Counsel for the respondent further submitted that section 3(1) (b) of the Limitation Act is does not apply to the respondent’s suit for declaratory orders. This submission is in relation to the appellants’ ground of appeal that the trial magistrate erred when he failed to find that the respondent had no right to bring a suit for recognisance. A recognisance as counsel for respondent explains,
is an obligation before court whereby the recognisor recognises that he will do some act required by law.
There being no recognisance being sought, i find this ground of appeal superfluous and it is struck out.
As to whether the respondent had locus to sue, the fact that he is a descendant of Benadeta and Okwakol from whom he would have derived title had the claim been genuine, means he had the locus to sue.
Ground five: The trial magistrate misdirected himself when he found that the suit land was compulsorily acquired by government without compensation.

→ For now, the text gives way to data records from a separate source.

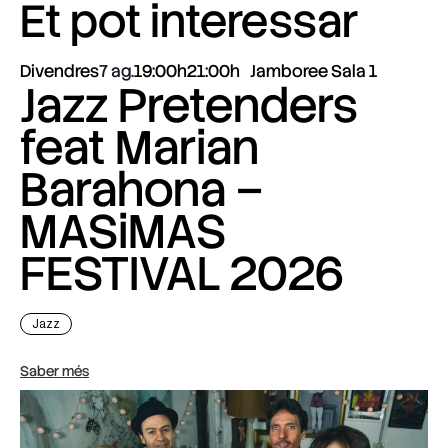
Et pot interessar
Divendres
7 ag.
19:00h
21:00h
Jamboree Sala 1
Jazz Pretenders
feat Marian
Barahona –
MASiMAS
FESTIVAL 2026
Jazz
Saber més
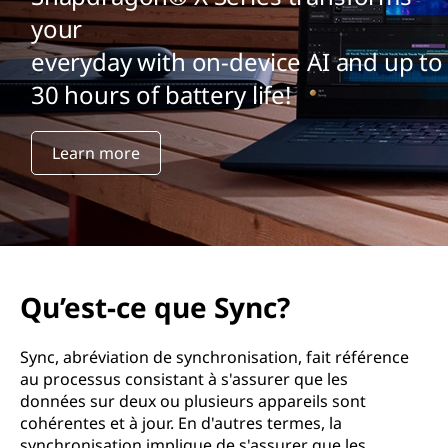
u
your
e
everyday with on-device AI and up to
S
30 hours of battery life!
y
Learn more
n
c
?
Qu’est-ce que Sync?
Sync, abréviation de synchronisation, fait référence
au processus consistant à s'assurer que les
données sur deux ou plusieurs appareils sont
cohérentes et à jour. En d'autres termes, la
synchronisation implique de s'assurer que les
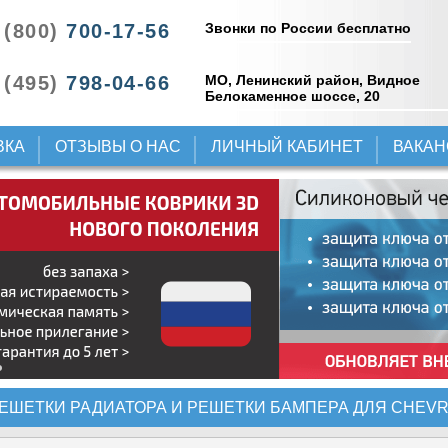
Звонки по России бесплатно
 (800)
700-17-56
 (495)
798-04-66
МО, Ленинский район, Видное
Белокаменное шоссе, 20
ВКА
ОТЗЫВЫ О НАС
ЛИЧНЫЙ КАБИНЕТ
ВАКА
ЕШЕТКИ РАДИАТОРА И РЕШЕТКИ БАМПЕРА ДЛЯ CHEVR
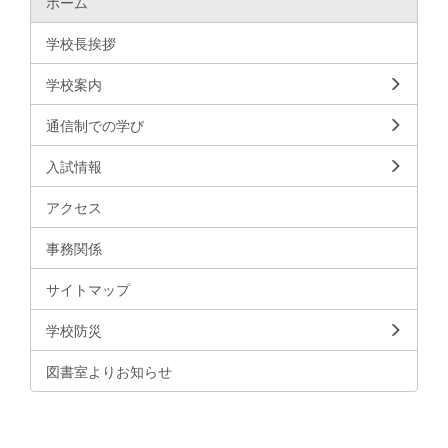
ホーム
学校長挨拶
学校案内
通信制での学び
入試情報
アクセス
事務関係
サイトマップ
学校防災
図書室よりお知らせ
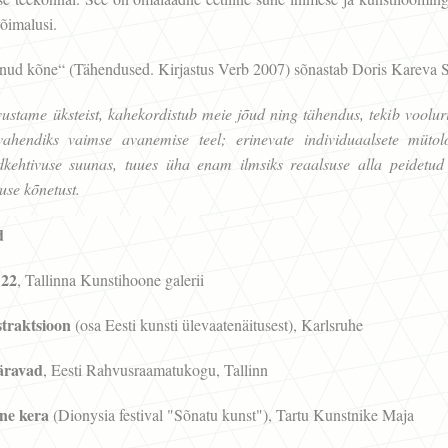
võimalusi.
ud kõne“ (Tähendused. Kirjastus Verb 2007) sõnastab Doris Kareva S
dvustame üksteist, kahekordistub meie jõud ning tähendus, tekib vooluri
ahendiks vaimse avanemise teel; erinevate individuaalsete mütol
ldkehtivuse suunas, tuues üha enam ilmsiks reaalsuse alla peidetud
use kõnetust.
d
 22
, Tallinna Kunstihoone galerii
traktsioon
(osa Eesti kunsti ülevaatenäitusest), Karlsruhe
äravad
, Eesti Rahvusraamatukogu, Tallinn
ne kera
(Dionysia festival "Sõnatu kunst"), Tartu Kunstnike Maja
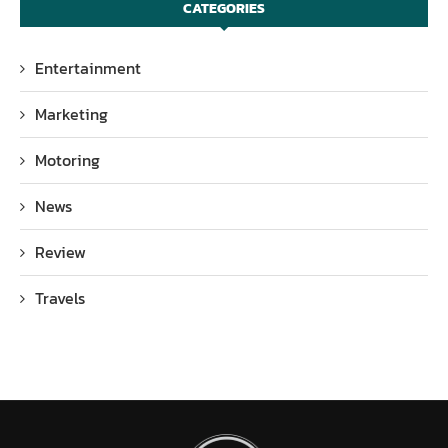
CATEGORIES
Entertainment
Marketing
Motoring
News
Review
Travels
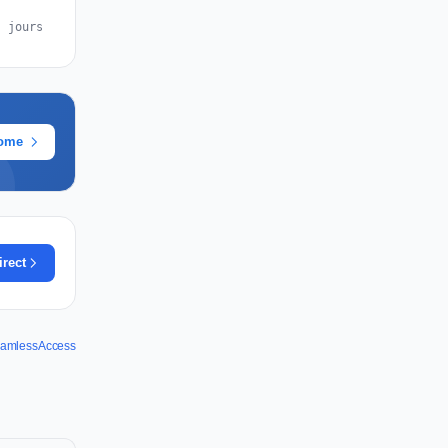
s jours
rome
irect
SeamlessAccess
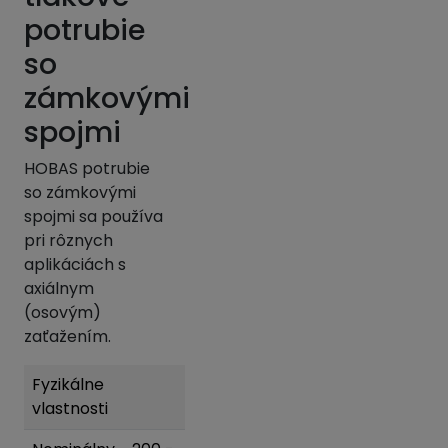
potrubie
so
zámkovými
spojmi
HOBAS potrubie
so zámkovými
spojmi sa používa
pri rôznych
aplikáciách s
axiálnym
(osovým)
zaťažením.
Fyzikálne
vlastnosti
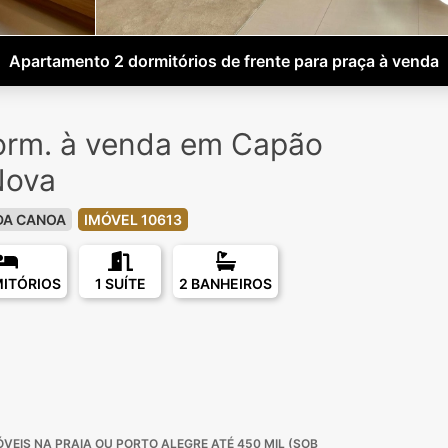
Apartamento 2 dormitórios de frente para praça à venda
orm. à venda em Capão
Nova
DA CANOA
IMÓVEL 10613
MITÓRIOS
1 SUÍTE
2 BANHEIROS
VEIS NA PRAIA OU PORTO ALEGRE ATÉ 450 MIL (SOB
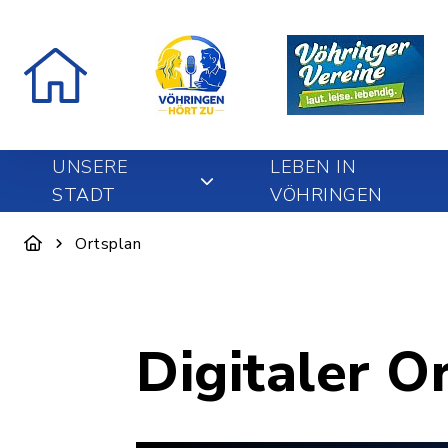
UNSERE
LEBEN IN
STADT
VÖHRINGEN
Ortsplan
Digitaler O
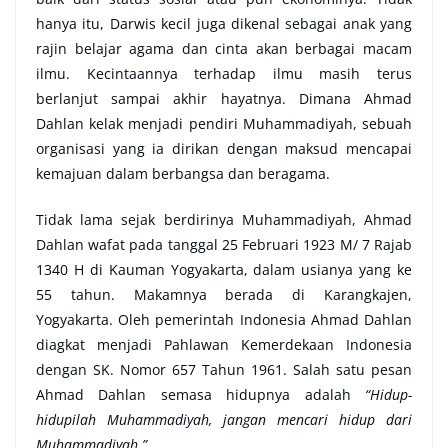
hanya itu, Darwis kecil juga dikenal sebagai anak yang
rajin belajar agama dan cinta akan berbagai macam
ilmu. Kecintaannya terhadap ilmu masih terus
berlanjut sampai akhir hayatnya. Dimana Ahmad
Dahlan kelak menjadi pendiri Muhammadiyah, sebuah
organisasi yang ia dirikan dengan maksud mencapai
kemajuan dalam berbangsa dan beragama.
Tidak lama sejak berdirinya Muhammadiyah, Ahmad
Dahlan wafat pada tanggal 25 Februari 1923 M/ 7 Rajab
1340 H di Kauman Yogyakarta, dalam usianya yang ke
55 tahun. Makamnya berada di Karangkajen,
Yogyakarta. Oleh pemerintah Indonesia Ahmad Dahlan
diagkat menjadi Pahlawan Kemerdekaan Indonesia
dengan SK. Nomor 657 Tahun 1961. Salah satu pesan
Ahmad Dahlan semasa hidupnya adalah
“Hidup-
hidupilah Muhammadiyah, jangan mencari hidup dari
Muhammadiyah.”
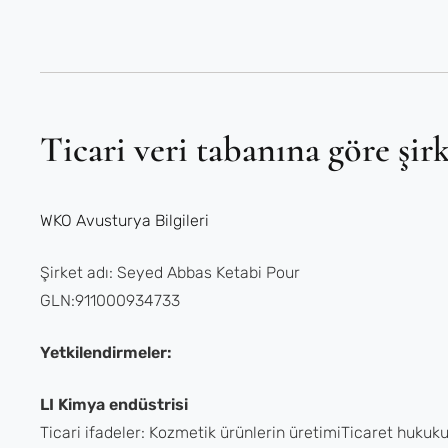
Ticari veri tabanına göre şirk
WKO Avusturya Bilgileri
Şirket adı: Seyed Abbas Ketabi Pour
GLN:911000934733
Yetkilendirmeler:
LI Kimya endüstrisi
Ticari ifadeler: Kozmetik ürünlerin üretimiTicaret huk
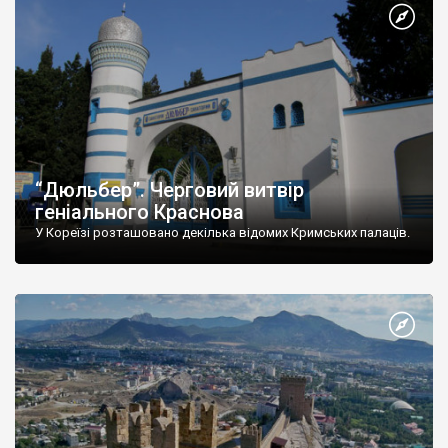
“Дюльбер”. Черговий витвір
геніального Краснова
У Кореїзі розташовано декілька відомих Кримських палаців.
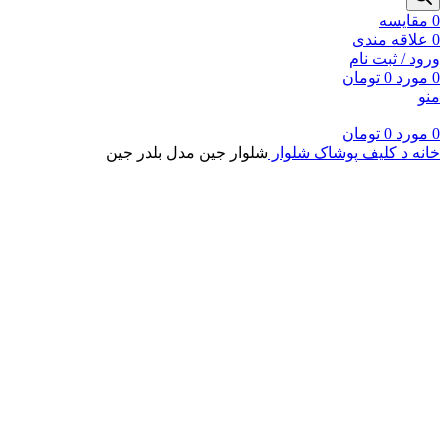
0
مقايسه
0
علاقه مندی
ورود / ثبت نام
0
مورد
0
تومان
منو
0
مورد
0
تومان
خانه
د کلیف
پوشاک
شلوار
شلوار جین مدل بلدر جین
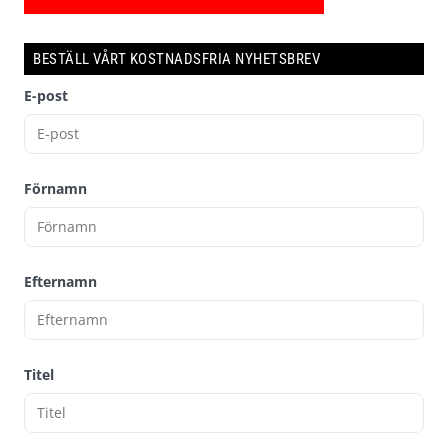
BESTÄLL VÅRT KOSTNADSFRIA NYHETSBREV
E-post
Förnamn
Efternamn
Titel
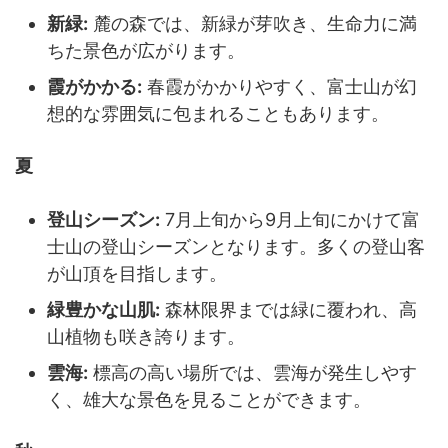
新緑:
麓の森では、新緑が芽吹き、生命力に満
ちた景色が広がります。
霞がかかる:
春霞がかかりやすく、富士山が幻
想的な雰囲気に包まれることもあります。
夏
登山シーズン:
7月上旬から9月上旬にかけて富
士山の登山シーズンとなります。多くの登山客
が山頂を目指します。
緑豊かな山肌:
森林限界までは緑に覆われ、高
山植物も咲き誇ります。
雲海:
標高の高い場所では、雲海が発生しやす
く、雄大な景色を見ることができます。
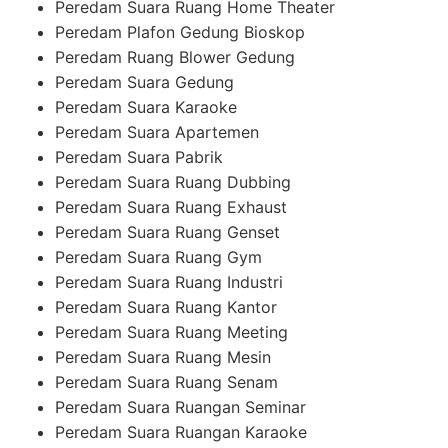
Peredam Suara Ruang Home Theater
Peredam Plafon Gedung Bioskop
Peredam Ruang Blower Gedung
Peredam Suara Gedung
Peredam Suara Karaoke
Peredam Suara Apartemen
Peredam Suara Pabrik
Peredam Suara Ruang Dubbing
Peredam Suara Ruang Exhaust
Peredam Suara Ruang Genset
Peredam Suara Ruang Gym
Peredam Suara Ruang Industri
Peredam Suara Ruang Kantor
Peredam Suara Ruang Meeting
Peredam Suara Ruang Mesin
Peredam Suara Ruang Senam
Peredam Suara Ruangan Seminar
Peredam Suara Ruangan Karaoke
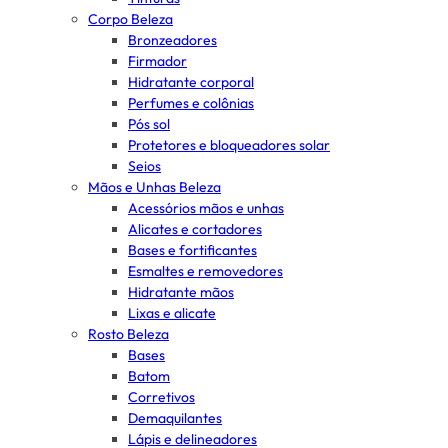
Corpo Beleza
Bronzeadores
Firmador
Hidratante corporal
Perfumes e colônias
Pós sol
Protetores e bloqueadores solar
Seios
Mãos e Unhas Beleza
Acessórios mãos e unhas
Alicates e cortadores
Bases e fortificantes
Esmaltes e removedores
Hidratante mãos
Lixas e alicate
Rosto Beleza
Bases
Batom
Corretivos
Demaquilantes
Lápis e delineadores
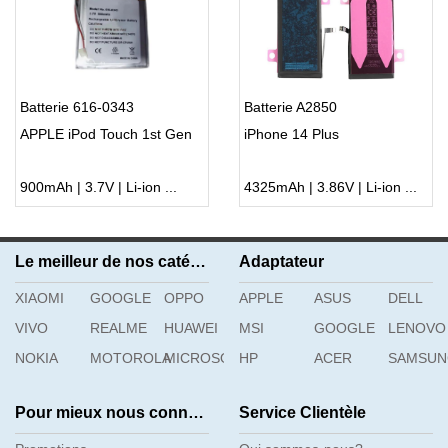
Batterie 616-0343
Batterie A2850
APPLE iPod Touch 1st Gen
iPhone 14 Plus
900mAh | 3.7V | Li-ion ...
4325mAh | 3.86V | Li-ion ...
Le meilleur de nos catégories
Adaptateur
XIAOMI
GOOGLE
OPPO
APPLE
ASUS
DELL
VIVO
REALME
HUAWEI
MSI
GOOGLE
LENOVO
NOKIA
MOTOROLA
MICROSOFT
HP
ACER
SAMSU
Pour mieux nous connaître
Service Clientèle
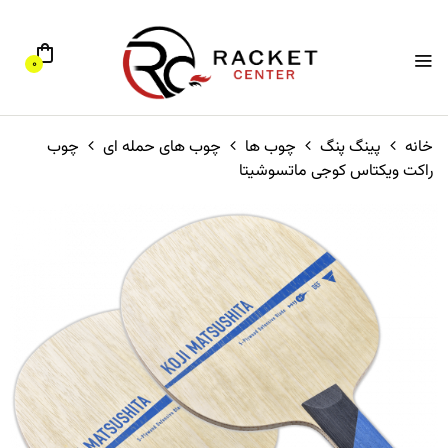
0
خانه
پینگ پنگ
چوب ها
چوب های حمله ای
چوب
راکت ویکتاس کوجی ماتسوشیتا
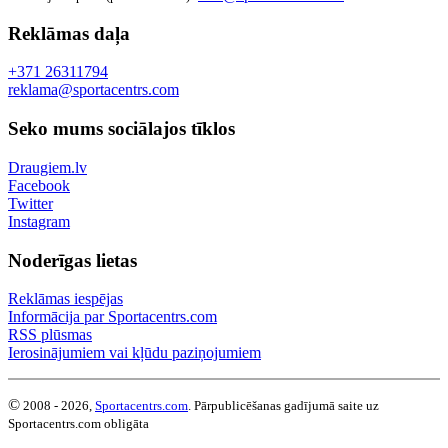
Reklāmas daļa
+371 26311794
reklama@sportacentrs.com
Seko mums sociālajos tīklos
Draugiem.lv
Facebook
Twitter
Instagram
Noderīgas lietas
Reklāmas iespējas
Informācija par Sportacentrs.com
RSS plūsmas
Ierosinājumiem vai kļūdu paziņojumiem
©
2008 - 2026,
Sportacentrs.com
. Pārpublicēšanas gadījumā saite uz
Sportacentrs.com obligāta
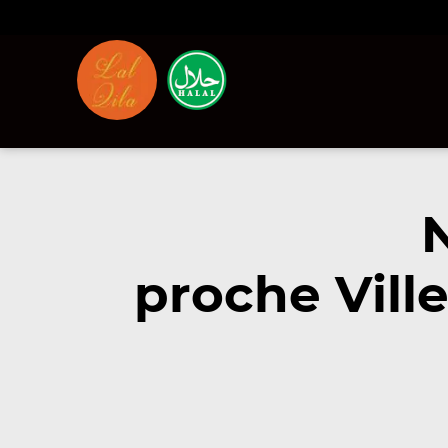
proche Vill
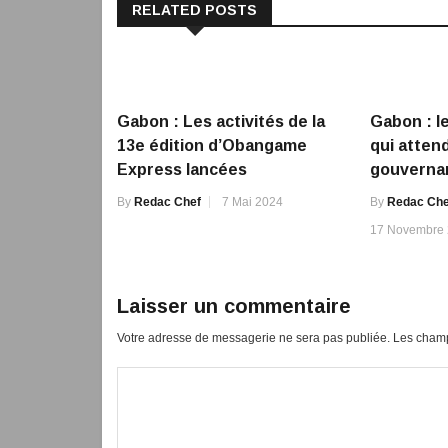
RELATED POSTS
Gabon : Les activités de la
Gabon : le
13e édition d’Obangame
qui atten
Express lancées
gouverna
By
Redac Chef
7 Mai 2024
By
Redac Che
17 Novembre
Laisser un commentaire
Votre adresse de messagerie ne sera pas publiée.
Les champ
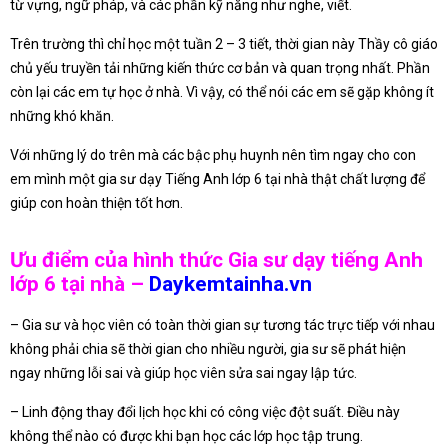
từ vựng, ngữ pháp, và các phần kỹ năng như nghe, viết.
Trên trường thì chỉ học một tuần 2 – 3 tiết, thời gian này Thầy cô giáo
chủ yếu truyền tải những kiến thức cơ bản và quan trọng nhất. Phần
còn lại các em tự học ở nhà. Vì vậy, có thể nói các em sẽ gặp không ít
những khó khăn.
Với những lý do trên mà các bậc phụ huynh nên tìm ngay cho con
em mình một gia sư dạy Tiếng Anh lớp 6 tại nhà thật chất lượng để
giúp con hoàn thiện tốt hơn.
Ưu điểm của hình thức Gia sư dạy tiếng Anh
lớp 6 tại nhà –
Daykemtainha.vn
– Gia sư và học viên có toàn thời gian sự tương tác trực tiếp với nhau
không phải chia sẽ thời gian cho nhiều người, gia sư sẽ phát hiện
ngay những lỗi sai và giúp học viên sửa sai ngay lập tức.
– Linh động thay đổi lịch học khi có công việc đột suất. Điều này
không thể nào có được khi bạn học các lớp học tập trung.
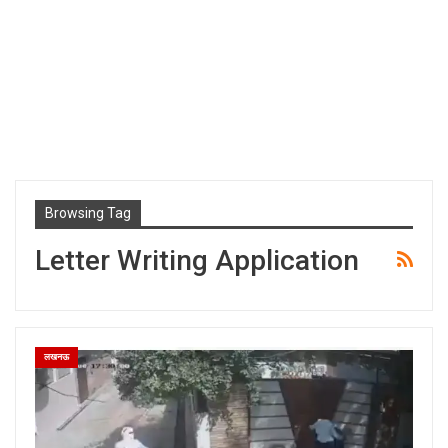
Browsing Tag
Letter Writing Application
लखनऊ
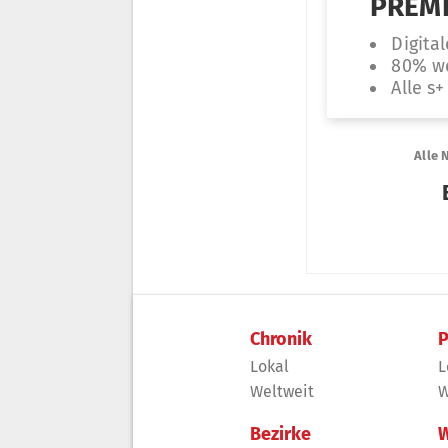
Chronik
P
Lokal
L
Weltweit
W
Bezirke
W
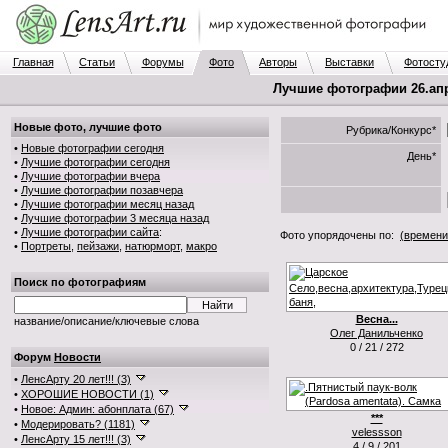
Главная
Статьи
Форумы
Фото
Авторы
Выставки
Фотосту
Лучшие фотографии 26.апр.
Новые фото, лучшие фото
Рубрика/Конкурс*
•
Новые фотографии сегодня
День*
•
Лучшие фотографии сегодня
•
Лучшие фотографии вчера
•
Лучшие фотографии позавчера
•
Лучшие фотографии месяц назад
•
Лучшие фотографии 3 месяца назад
•
Лучшие фотографии сайта
:
Фото упорядочены по:
(времени
•
Портреты
,
пейзажи
,
натюрморт
,
макро
Поиск по фотографиям
Весна...
название/описание/ключевые слова
Олег Данильченко
0 / 21 / 272
Форум
Новости
•
ЛенсАрту 20 лет!!! (3)
•
ХОРОШИЕ НОВОСТИ (1)
•
Новое: Админ: абонплата (67)
***
•
Модерировать? (1181)
velessson
•
ЛенсАрту 15 лет!!! (3)
4 / 9 / 201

I have found that the respondent failed to prove that his ancestors owned land that was compulsorily acquired by government . Consequently, the issue of compensation could not arise. This ground succeeds.
Ground six: The trial magistrate misdirected himself when he awarded general damages of 20m to the respondent.
There was no basis to award any general damages to the respondent who not only lacked a cause of action in law but who also suffered nothing as the right he claimed to assert was baseless. This ground of appeal succeeds.
In summary, i allow this appeal, set aside the judgment and orders of the lower court and award costs to the appellants both in this court and the court below.
DATED AT SOROTI THIS 9TH DAY OF NOVEMBER 2015.